**Instructions to follow**
Transcribe the records below from the first line to the line that includes "Personalización: Las cookies me ayudan a", inclusive, and omit the pictures.

**Stored data entries**
↓↓↓

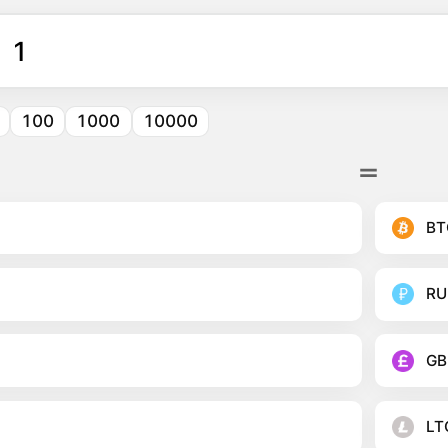
100
1000
10000
BT
RU
GB
LT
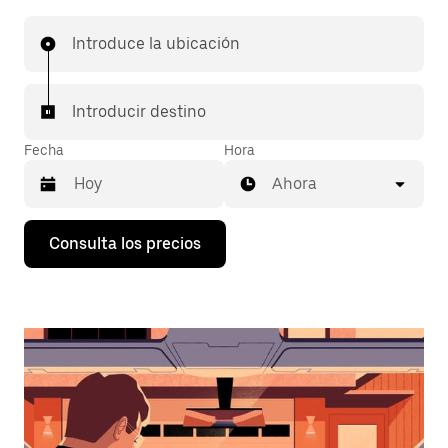
Introduce la ubicación
Introducir destino
Fecha
Hora
Ahora
Pulsa
Consulta los precios
la
flecha
hacia
abajo
para
abrir
el
calendario
y
seleccionar
una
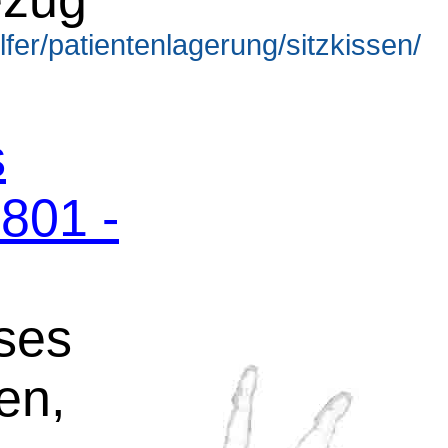
lfer/patientenlagerung/sitzkissen/
s
801 -
oses
en,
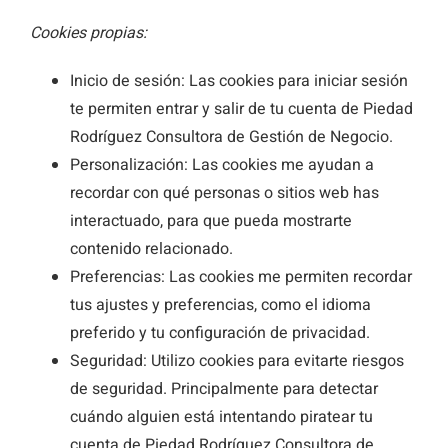
Cookies propias:
Inicio de sesión: Las cookies para iniciar sesión
te permiten entrar y salir de tu cuenta de Piedad
Rodríguez Consultora de Gestión de Negocio.
Personalización: Las cookies me ayudan a
recordar con qué personas o sitios web has
interactuado, para que pueda mostrarte
contenido relacionado.
Preferencias: Las cookies me permiten recordar
tus ajustes y preferencias, como el idioma
preferido y tu configuración de privacidad.
Seguridad: Utilizo cookies para evitarte riesgos
de seguridad. Principalmente para detectar
cuándo alguien está intentando piratear tu
cuenta de Piedad Rodríguez Consultora de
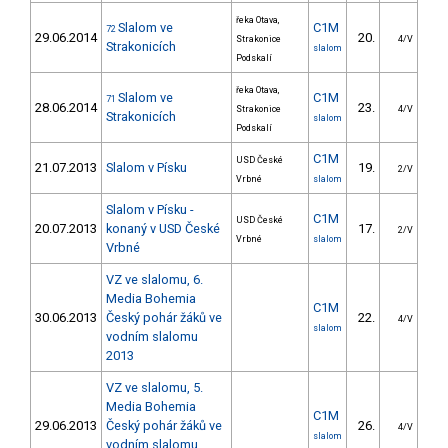
řeka Otava,
Slalom ve
C1M
72
29.06.2014
20.
20
Strakonice
4/V
Strakonicích
slalom
Podskalí
řeka Otava,
Slalom ve
C1M
71
28.06.2014
23.
20
Strakonice
4/V
Strakonicích
slalom
Podskalí
C1M
USD České
21.07.2013
Slalom v Písku
19.
21
2/V
Vrbné
slalom
Slalom v Písku -
C1M
USD České
20.07.2013
konaný v USD České
17.
20
2/V
Vrbné
slalom
Vrbné
VZ ve slalomu, 6.
Media Bohemia
C1M
30.06.2013
Český pohár žáků ve
22.
32
4/V
slalom
vodním slalomu
2013
VZ ve slalomu, 5.
Media Bohemia
C1M
29.06.2013
Český pohár žáků ve
26.
36
4/V
slalom
vodním slalomu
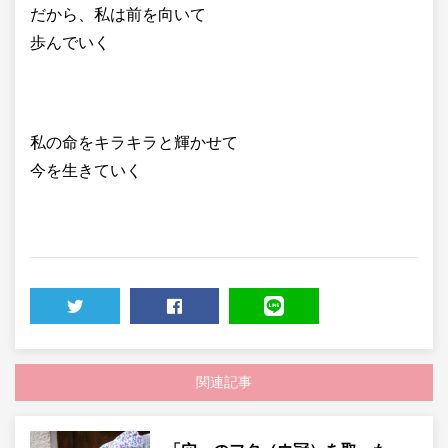
だから、私は前を向いて
歩んでいく
私の命をキラキラと輝かせて
今を生きていく
TWEET
SHARE
LINE
関連記事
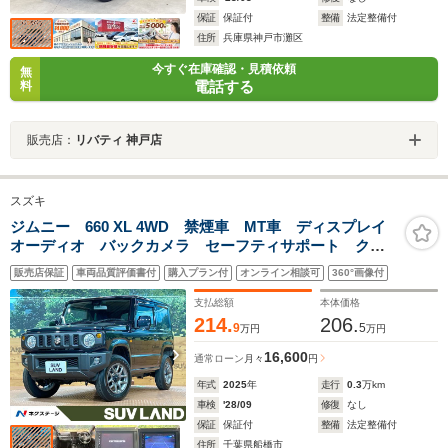
保証
保証付
整備
法定整備付
住所
兵庫県神戸市灘区
今すぐ在庫確認・見積依頼
無
電話する
料
販売店：
リバティ 神戸店
スズキ
ジムニー 660 XL 4WD 禁煙車 MT車 ディスプレイ
オーディオ バックカメラ セーフティサポート クリ
アランスソナー シートヒーター 純正16インチアルミ
販売店保証
車両品質評価書付
購入プラン付
オンライン相談可
360°画像付
ホイール Bluetooth接続 スマートキー
支払総額
本体価格
214.
206.
9
5
万円
万円
16,600
通常ローン
月々
円
年式
2025
年
走行
0.3
万km
車検
'28/09
修復
なし
保証
保証付
整備
法定整備付
住所
千葉県船橋市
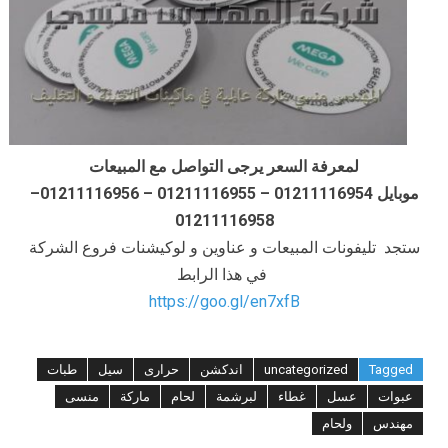
لمعرفة السعر يرجى التواصل مع المبيعات
موبايل 01211116954 – 01211116955 – 01211116956–
01211116958
ستجد تليفونات المبيعات و عناوين و لوكيشنات فروع الشركة
في هذا الرابط
https://goo.gl/en7xfB
Tagged
uncategorized
اندكشن
حرارى
سيل
طبات
عبوات
عسل
غطاء
لبرشمة
لحام
ماركة
منسى
مهندس
ولحام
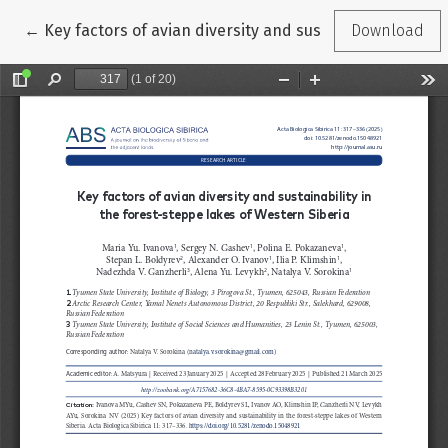
Return to Article Details
←
Key factors of avian diversity and sustainability in th
Download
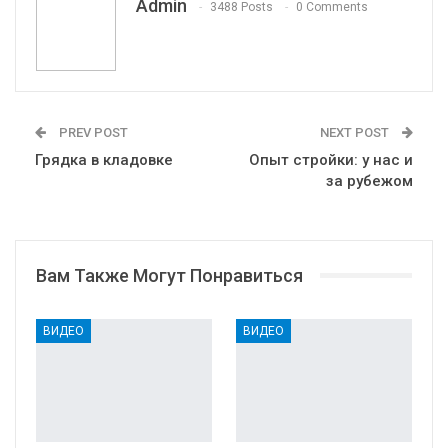
Admin
3488 Posts
0 Comments
PREV POST
NEXT POST
Грядка в кладовке
Опыт стройки: у нас и
за рубежом
Вам Также Могут Понравиться
ВИДЕО
ВИДЕО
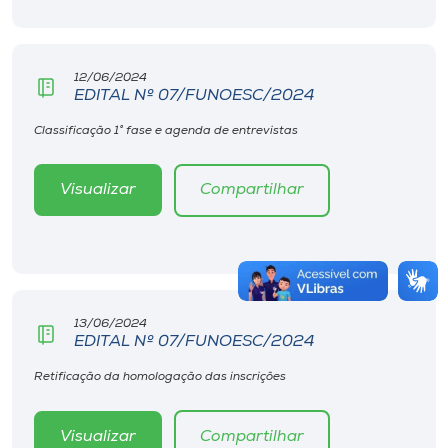
12/06/2024
EDITAL Nº 07/FUNOESC/2024
Classificação 1° fase e agenda de entrevistas
Visualizar
Compartilhar
13/06/2024
EDITAL Nº 07/FUNOESC/2024
Retificação da homologação das inscrições
Visualizar
Compartilhar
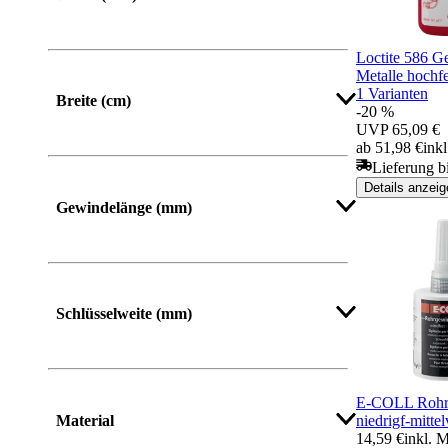
Von
Bis
Loctite 586 G
Metalle hochfe
1 Varianten
Breite (cm)
-20 %
UVP
65,09 €
ab 51,98 €
ink
Lieferung b
Details anzeig
Gewindelänge (mm)
Schlüsselweite (mm)
E-COLL Rohrg
Material
niedrigf-mitte
14,59 €
inkl. 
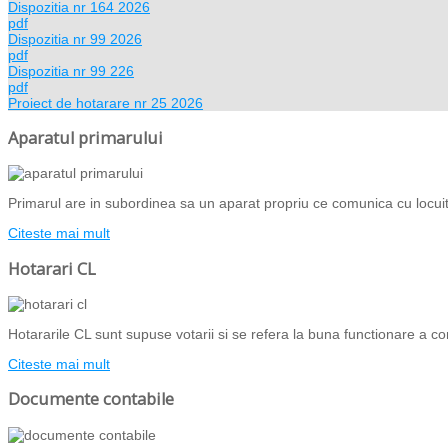
Dispozitia nr 164 2026
pdf
Dispozitia nr 99 2026
pdf
Dispozitia nr 99 226
pdf
Proiect de hotarare nr 25 2026
Aparatul primarului
Primarul are in subordinea sa un aparat propriu ce comunica cu locuito
Citeste mai mult
Hotarari CL
Hotararile CL sunt supuse votarii si se refera la buna functionare a com
Citeste mai mult
Documente contabile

↑↑↑

**Task output**
100
1000
10000
BT
RU
GB
LT
Introduce la ubicación
Introducir destino
Fecha
Hora
Ahora
Pulsa
Consulta los precios
la
flecha
hacia
abajo
para
abrir
el
calendario
y
seleccionar
una
lfer/patientenlagerung/sitzkissen/
s
801 -
oses
en,
Cookies propias:
Inicio de sesión: Las cookies para iniciar sesión
te permiten entrar y salir de tu cuenta de Piedad
Rodríguez Consultora de Gestión de Negocio.
Personalización: Las cookies me ayudan a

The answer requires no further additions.